When using noxious heat as a stimulus, some unpredictable things happen.
Hess et al have reported in the Eur J Pain that events associated with central pain are more related to OUTPUT signal tnan INPUT signal. This is very surprising and shows clearly that central pain is coming from central brain structures. It is emanating.
The scientists used BOLD imaging, which stands for blood oxygen dependent levels used for imaging. This can refer to techniques related to PET scans or more commonly with functional MRI (fMRI). fMRI is not widely available. Probably none of you have had it. It remains experimental.
The rats were studied under isoflurane anesthesia. This pretty much rules out the placebo factor, malingering, psychological phenomena and the like. What it rules in is pain, the type we tell our doctors we have, but they have a hard time accepting. The pain was of a peripheral nerve injury model (zymosan injection into the hindpaw), and nerve hypersensitization, but the signal studied was all brain.
The authors reported that “Cingulate, retrosplenial, sensory-motor and insular cortex, medial and lateral posterior thalamic nuclei, pretectal area, hypothalamus and periaqueductal gray were the most consistently, often bilaterally activated regions.” All these areas have been traditionally associated with pain and are not surprising. That this response took place in anesthesthitized rats is, however, a bit unexpected. The pain is operating when the rat is not even conscious. This is a powerful undercutting of the psychological crowd who love to talk of placebo, so much so that they never get around to studying pain chemistry.

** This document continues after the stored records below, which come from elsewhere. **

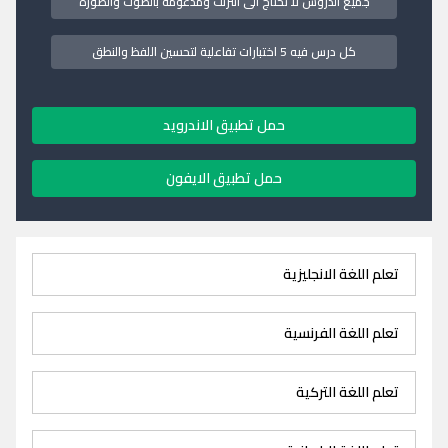
جميع الدروس لا تحتاج الى انترنت ومدعومة بالصوت والصورة
كل درس فيه 5 اختبارات تفاعلية لتحسين اللفظ والنطق
حمل تطبيق الاندرويد
حمل تطبيق الايفون
تعلم اللغة الانجليزية
تعلم اللغة الفرنسية
تعلم اللغة التركية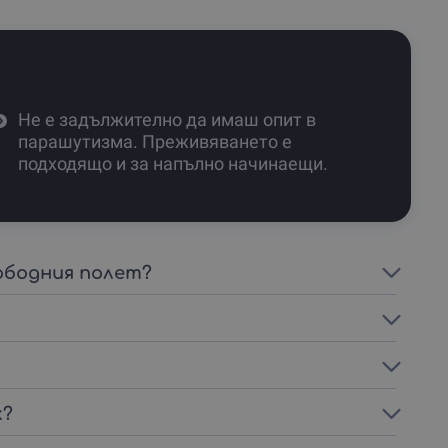
Не е задължително да имаш опит в
парашутизма. Преживяването е
подходящо и за напълно начинаещи.
ободния полет?
к?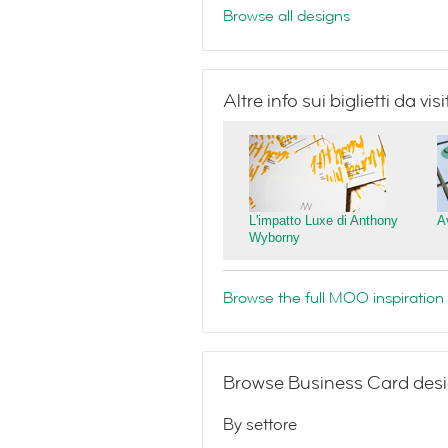
Browse all designs
Altre info sui biglietti da v
L'impatto Luxe di Anthony
A
Wyborny
Browse the full MOO inspiration 
Browse Business Card desi
By settore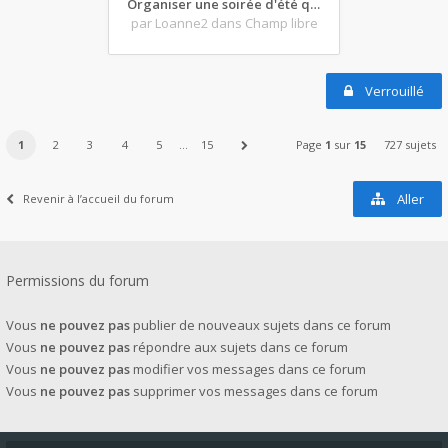
Organiser une soirée d'été qui claque : vos bons plans matos ?
par Loanne2
dans Champ libre
Verrouillé
1
2
3
4
5
…
15
Page
1
sur
15
727 sujets
Aller
Revenir à l’accueil du forum
Permissions du forum
Vous
ne pouvez pas
publier de nouveaux sujets dans ce forum
Vous
ne pouvez pas
répondre aux sujets dans ce forum
Vous
ne pouvez pas
modifier vos messages dans ce forum
Vous
ne pouvez pas
supprimer vos messages dans ce forum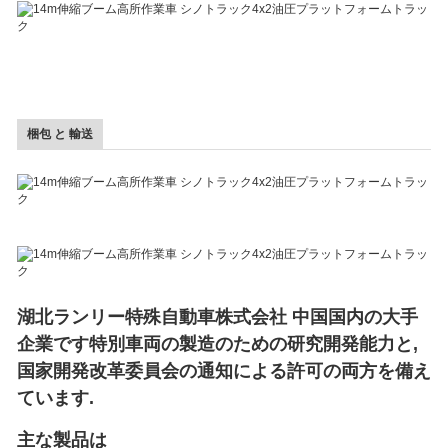
梱包 と 輸送
湖北ランリー特殊自動車株式会社 中国国内の大手
企業です特別車両の製造のための研究開発能力と,
国家開発改革委員会の通知による許可の両方を備え
ています.
主な製品は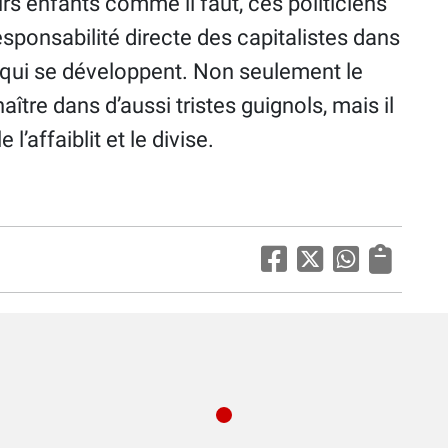
rs enfants comme il faut, ces politiciens
responsabilité directe des capitalistes dans
re qui se développent. Non seulement le
ître dans d’aussi tristes guignols, mais il
l’affaiblit et le divise.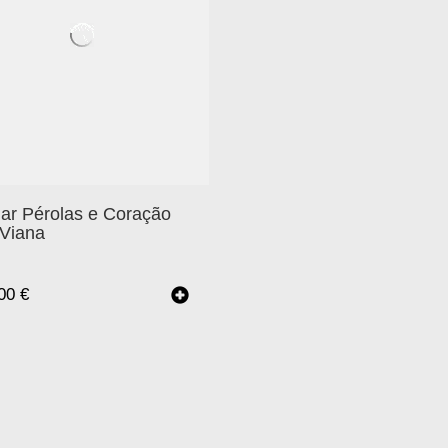
ar Pérolas e Coração
 Viana
.00
€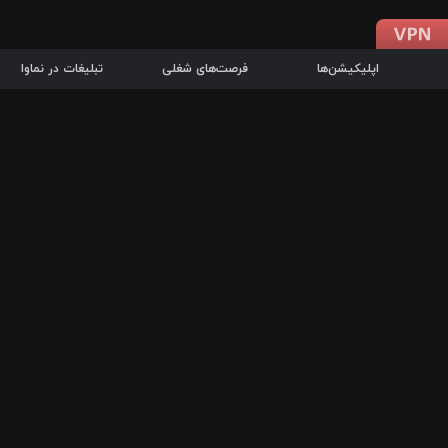
اپلیکیشن‌ها
فرصت‌های شغلی
تبلیغات در نماوا
دانلود اپلیکیشن
درباره نماوا
سرزمین شاتل در سایت نماوا امکان پخش آنلاین فیلم‌ها و سریال‌های 
سریال‌ها، جستجوی سریع مجموعه انتخابی، دانلود درون‌برنامه‌ای، ح
پرطرفدارترین فیلم‌ها و سریال‌ها از جمله قابلیت‌های نماوا، به‌روزتری
در سریع‌ترین زمان ممکن و تنها با چند کلیک، سریال‌ها و فیلم‌های مو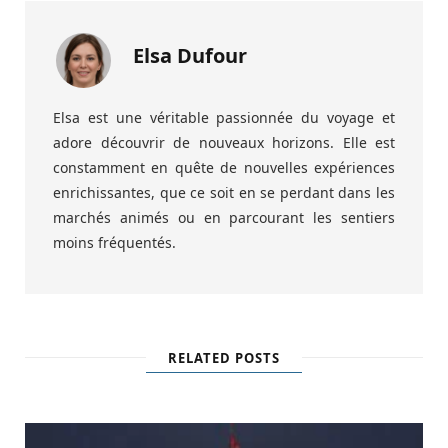
Elsa Dufour
Elsa est une véritable passionnée du voyage et
adore découvrir de nouveaux horizons. Elle est
constamment en quête de nouvelles expériences
enrichissantes, que ce soit en se perdant dans les
marchés animés ou en parcourant les sentiers
moins fréquentés.
RELATED POSTS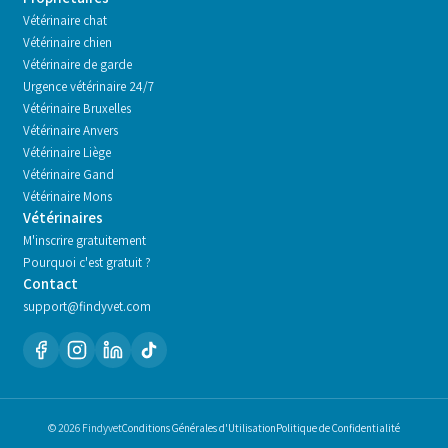
Vétérinaire chat
Vétérinaire chien
Vétérinaire de garde
Urgence vétérinaire 24/7
Vétérinaire
Bruxelles
Vétérinaire
Anvers
Vétérinaire
Liège
Vétérinaire
Gand
Vétérinaire
Mons
Vétérinaires
M'inscrire gratuitement
Pourquoi c'est gratuit ?
Contact
support@findyvet.com
© 2026 Findyvet
Conditions Générales d'Utilisation
Politique de Confidentialité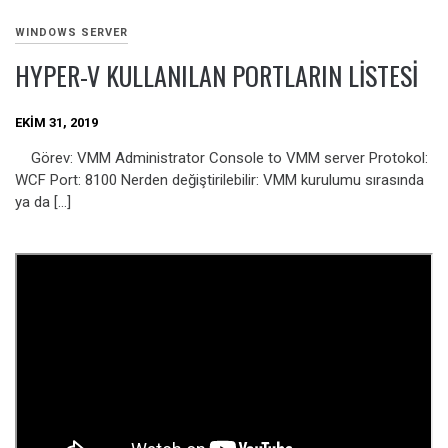
WINDOWS SERVER
HYPER-V KULLANILAN PORTLARIN LISTESI
EKIM 31, 2019
Görev: VMM Administrator Console to VMM server Protokol:
WCF Port: 8100 Nerden değiştirilebilir: VMM kurulumu sırasında
ya da […]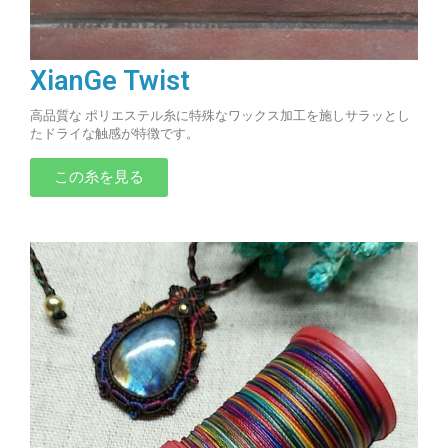
XianGe Twist
高品質な ポリエステル糸に特殊なワックス加工を施しサラッとし
たドライな触感が特徴です。
この糸を見る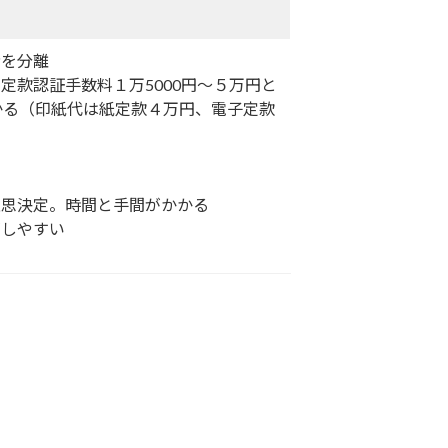
者を分離
定款認証手数料１万5000円～５万円と
かる（印紙代は紙定款４万円、電子定款
意思決定。時間と手間がかかる
がしやすい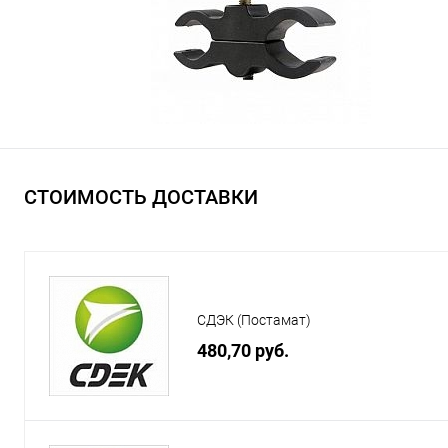
СТОИМОСТЬ ДОСТАВКИ
СДЭК (Постамат)
480,70 руб.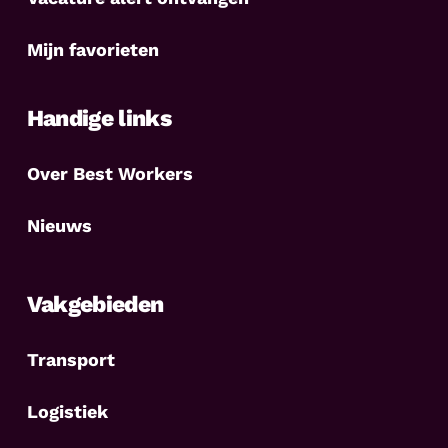
Mijn favorieten
Handige links
Over Best Workers
Nieuws
Vakgebieden
Transport
Logistiek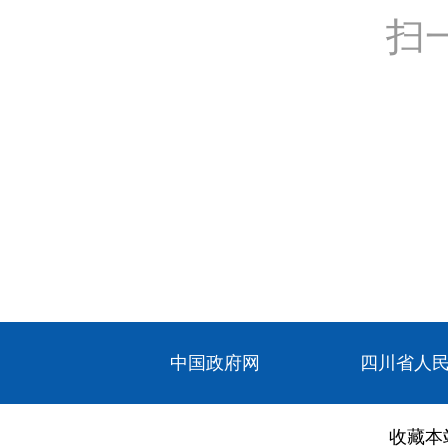
扫
中国政府网
四川省人
收藏本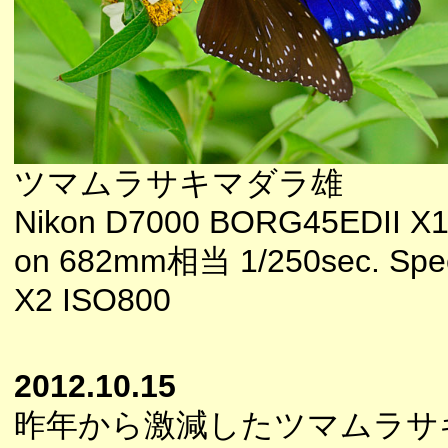
ツマムラサキマダラ雄
Nikon D7000 BORG45EDII X1
on 682mm相当 1/250sec. Spee
X2 ISO800
2012.10.15
昨年から激減したツマムラサ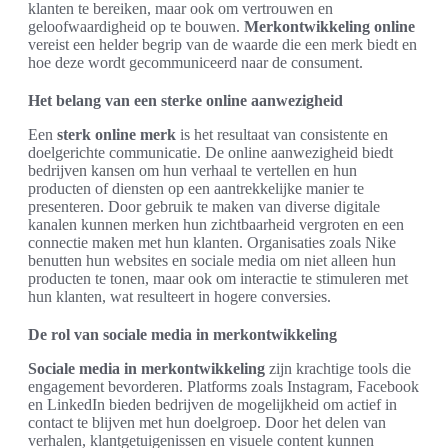
klanten te bereiken, maar ook om vertrouwen en
geloofwaardigheid op te bouwen.
Merkontwikkeling online
vereist een helder begrip van de waarde die een merk biedt en
hoe deze wordt gecommuniceerd naar de consument.
Het belang van een sterke online aanwezigheid
Een
sterk online merk
is het resultaat van consistente en
doelgerichte communicatie. De online aanwezigheid biedt
bedrijven kansen om hun verhaal te vertellen en hun
producten of diensten op een aantrekkelijke manier te
presenteren. Door gebruik te maken van diverse digitale
kanalen kunnen merken hun zichtbaarheid vergroten en een
connectie maken met hun klanten. Organisaties zoals Nike
benutten hun websites en sociale media om niet alleen hun
producten te tonen, maar ook om interactie te stimuleren met
hun klanten, wat resulteert in hogere conversies.
De rol van sociale media in merkontwikkeling
Sociale media in merkontwikkeling
zijn krachtige tools die
engagement bevorderen. Platforms zoals Instagram, Facebook
en LinkedIn bieden bedrijven de mogelijkheid om actief in
contact te blijven met hun doelgroep. Door het delen van
verhalen, klantgetuigenissen en visuele content kunnen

Imaging of hyperalgesia in rats by functional MRI.
Hess A, Sergejeva M, Budinsky L, Zeilhofer HU, Brune K.
Department of Experimental and Clinical Pharmacology and Toxicology, Institute for Pharmacology and Toxicology, Fahrstrasse 17, D-91054 Erlangen, Germany.
Cerebral activation in response to sequences of temperature boosts at the hindpaw was observed in functional magnetic resonance imaging (fMRI) experiments in isoflurane anesthetized rats. Cingulate, retrosplenial, sensory-motor and insular cortex, medial and lateral posterior thalamic nuclei, pretectal area, hypothalamus and periaqueductal gray were the most consistently, often bilaterally activated regions. With the same experimental paradigm, activity changes in the brain following subcutaneous zymosan injection into one hindpaw were detected. These changes developed over time (up to 4h) in parallel with the temporal development of hyperalgesia shown by a modified Hargreaves test, thus reflecting processes of peripheral and central sensitization. When the heat stimuli were applied to the inflamed paw, the hyperalgesia manifested itself as a volume increase of the activated areas and/or an enhanced functional blood oxygenation level dependent (BOLD) signal in all the above-mentioned brain regions. Enhanced BOLD signals were also observed in response to stimulation of the contralateral non-injected paw. They were significant in higher associative regions and . This indicates additional sensitization processes in the brain, which we named cerebral sensitization. Long lasting zymosan-induced hyperalgesia could be monitored with high resolution fMRI in rats under isoflurane anaesthesia. This technique may provide an effective method for testing new analgesics and studying structure specific pain processing.
What really shocked us was the finding that the volume increase and stronger BOLD signal were “more pronounced in output-related than in input-related brain structures. This is really central pain, with areas sensitized in the brain, as above mentioned, generating signal which undoubtedly modulates incoming messages from the peripherae. Central pain is an active dynamic process, not merely the failure of some parts of the brain to get involved.